Die SPD ist in unserer kleinen Metapher die Frau, die alles bekommen hat, was sie sich wünschte – Mindestlohn, Atomausstieg, Bundeswehr, Grenzöffnung – und trotzdem unter dem dominanten Merkel einging wie eine Primel. Nun hofft sie auf neue Höhepunkte mit Grünen und Knallroten, obwohl derdiedas Merkel ihr auch bei der Ehe für alle (kurz Efa) geneigt war, entgegenzukommen.

Folgerichtig ging es auch bei Maybrit Illner eher um das Auseinanderbrechen der Legislaturpartnerschaft Union-Sozis als um Efa an sich. Michael Kretschmer von der CDU Sachsen sieht seine Partei von der SPD „überrumpelt“, die am heutigen Freitag mit der rotrotgrünen Mehrheit zu einem „ganz bitteren Ende der Groko“ führt.
Thomas Oppermann, ganz die alte SPD-Zicke, sagte: „Wir haben das schon immer gewollt, aber Merkel hat uns nicht gelassen!“

Wer sich für die täglichen Sandkastenspiele unserer Berliner Problemkinder nur oberflächlich interessiert, hat das womöglich verpasst: Am Montag saß die Kanzlerin bei einem lockeren Damenkränzchen der Zeitschrift Brigitte, wo sie unter anderem enthüllte, dass sie sich früher geärgert habe, dass sie ihre Leinen-Kleidung nicht faltenfrei gebügelt bekommen habe. Irgendwann aber äußerte sie zum Thema Ehe für alle: Bei so einer entscheidenden Frage wolle sie keine Vorgaben machen. Statt Parteitagsbeschlüssen wünsche sie sich eine Diskussion, die „eher in Richtung einer Gewissensentscheidung geht“.

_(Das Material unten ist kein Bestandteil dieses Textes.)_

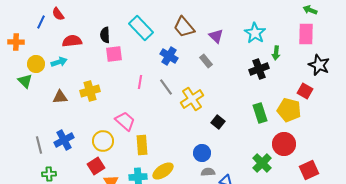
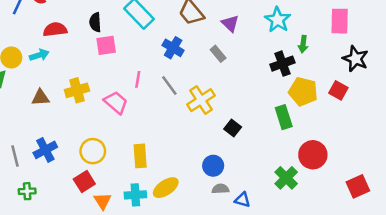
yellow pentagon: (289, 110) -> (303, 92), moved
pink trapezoid: (125, 121) -> (116, 102), moved
red square: (309, 170) -> (358, 186), moved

Oppermann entzückt: „Gewissensentscheidung? Dann aber auch sofort.“ Flugs setzte die SPD für den heutigen Freitag eine Abstimmung zu Efa an. „Da war für uns das Fenster offen“, frohlockt Oppermann. „Hätte sie es am Dienstag gesagt, wäre es nicht mehr möglich gewesen.“ Robin Alexander, Autor von „Die Getriebenen“, geht davon aus, dass „Merkel sich schlicht verplappert“ hat. Taktische Ränkespiele sieht er eher bei Schulz, der aus einem Nebenthema ein großes Ding machen wolle. Alexander erinnern die Spielchen an die Polit-Groteske „House of Cards“. Dass nach einer Brigitte-Talkshow, nur weil die Kanzlerin sich verplapperte, in vier Tagen ein solches Gesetz auf den Weg gebracht werden soll, beschädige die Würde des Parlaments.

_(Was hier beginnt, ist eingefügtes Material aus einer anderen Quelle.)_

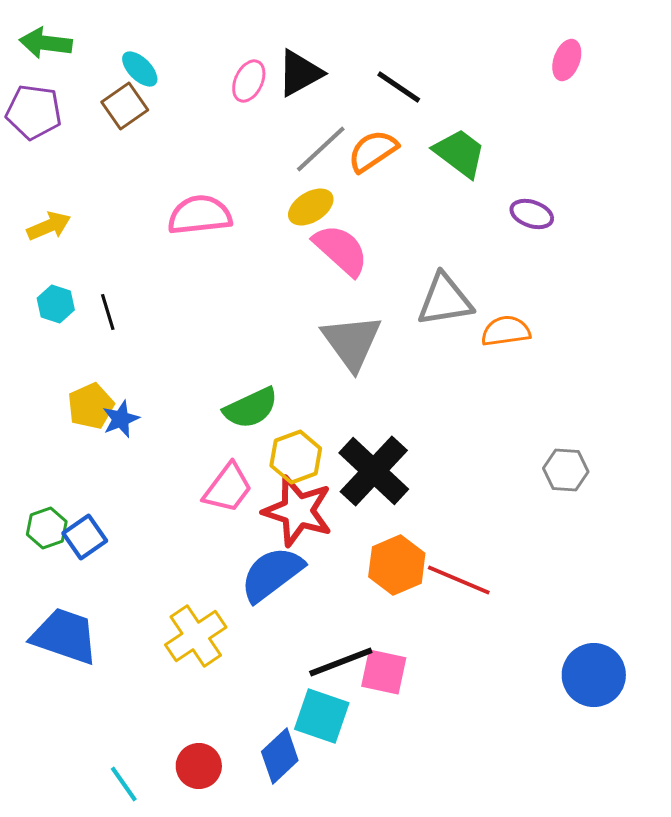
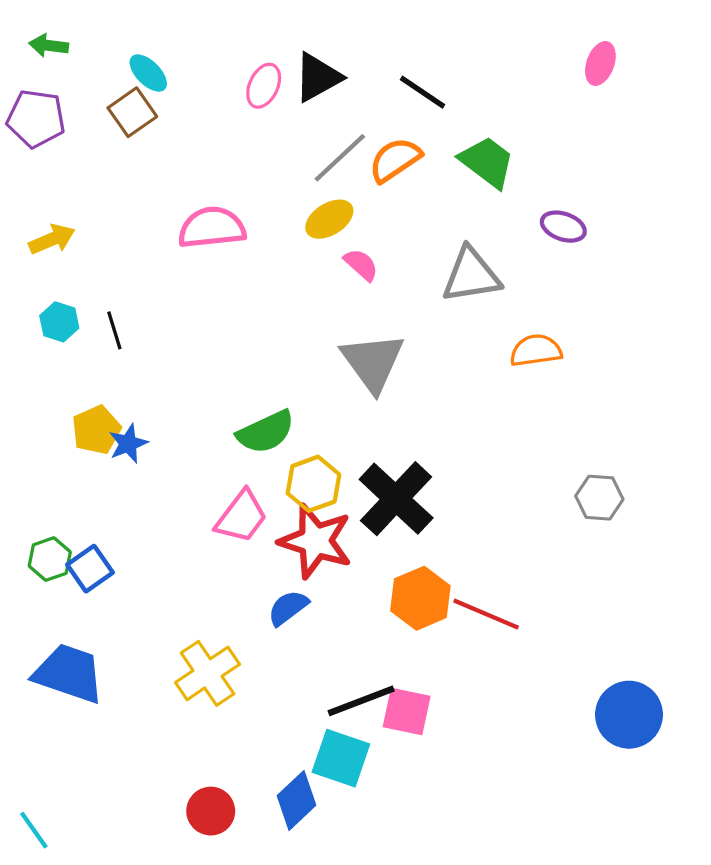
green arrow: (46, 43) -> (49, 45), size x0.7
pink semicircle: (341, 250) -> (361, 265), size x0.6
gray triangle: (445, 300) -> (471, 275), moved
blue semicircle: (272, 574) -> (288, 608), size x0.6
cyan line: (124, 784) -> (34, 830), moved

Bettina Böttinger vom WDR wird auf jeden Fall ihre Frau (die gerade in Afrika Gutes tut) heiraten, sobald das Gesetz durch ist. Hedwig von Beverfoerde, eine konservative Aktivistin, sieht in dem Gesetz einen Zivilisationsbruch, dem durch ein unwürdiges Ränkespiel zum Durchbruch verholfen wird. Auch Kretschmer will gegen das Gesetz stimmen.

Warum haben wir Efa eingangs als Bagatelle bezeichnet? Nach den Statistiken, die auf freiwilligen Auskünften beruhen, reden wir von rund 94.000 homosexuellen Paaren (2015), davon 43.000 eingetragene Lebenspartnerschaften. Da hat Deutschland gerade andere Probleme zu lösen. Die mit Millionen Flüchtlingen etwa. Und wem es ums Wohl von Kindern geht: Von 3 Millionen Alleinerziehenden kommen viele kaum über die Runden.

Efa zeigt, wie verkorkst das System bereits ist. Laut Grundgesetz sind die Abgeordneten nur ihrem Gewissen verpflichtet, in der Wirklichkeit aber einem Fraktions- oder Koalitionszwang. Zu recht mahnt Alexander an: „Eine Gewissensfrage war das vorher auch, nicht erst seit einem Brigitte-Fest.“ Bezeichnenderweise findet Sozialdemokrat und Jurist Oppermann, dieser Hinweis sei „eine fundamentalistische Einwendung“ (wie das?). Gilt beim Maas‘schen Zensurgesetz, das ebenfalls heute durchgewinkt werden soll, auch die Gewissensentscheidung?

Wohl auch deswegen kam in der Sendung, anders als bei solchen mit Themen, die den Leuten wirklich unter den Nägeln brennen, hier keine Stimmung auf – außer bei der Frage, wer nun wen reingelegt habe. Nicht mal der konservativen Hedwig wurde der Vorwurf der Homophobie gemacht. Irgendwann führte Bettina B. dann an, dass es ein sprunghaftes Ansteigen von Gewalttaten gegen Homosexuelle gebe. „Gerade auch in Berlin!“ Aber das wurde nicht weiter thematisiert. Und was sagt der Islam (der doch angeblich zu Deutschland gehört) zu Efa? Warum war kein Vertreter der Muslime geladen?

Der Star des Abends aber war der 16jährige Raphael, der von zwei Homosexuellen als Pflegekind aufgezogen wurde. Mit Anzug und Krawatte, eloquent wie ein alter TV-Hase, und dann noch gerade in die CDU eingetreten. Der war für die Homo-Ehe. Zu diesem Zeitpunkt? Welcher Zeitpunkt ist schon ideal?

Ein wesentlicher Punkt des Efa-Gesetzes ist die Adoption, die aber hier nur gestreift wurde.

Staatsmonopolist Oppermann vertraut den Jugendämtern, wir eher nicht, wir erinnern uns an Fälle, in denen Jugendämter alles andere als geeignete Zeitgenossen als Pflegeeltern für Kleinkinder einsetzten.

Bettina Böttinger durfte dann noch die „bayerische Ehevariante“ bringen, von Horst mit Zweitfrau und Kind in Berlin. Und mit Illners Frage „Worunter leiden Kinder am meisten, Frau Böttinger?“ wollen wir‘s auch gut sein lassen. Aus direkter Erfahrung kann Frau Böttinger das nicht wissen? Mit kaum mehr Wissen darüber und ohne wirkliches Interesse dafür wird heute früh abgestimmt – in Berlin.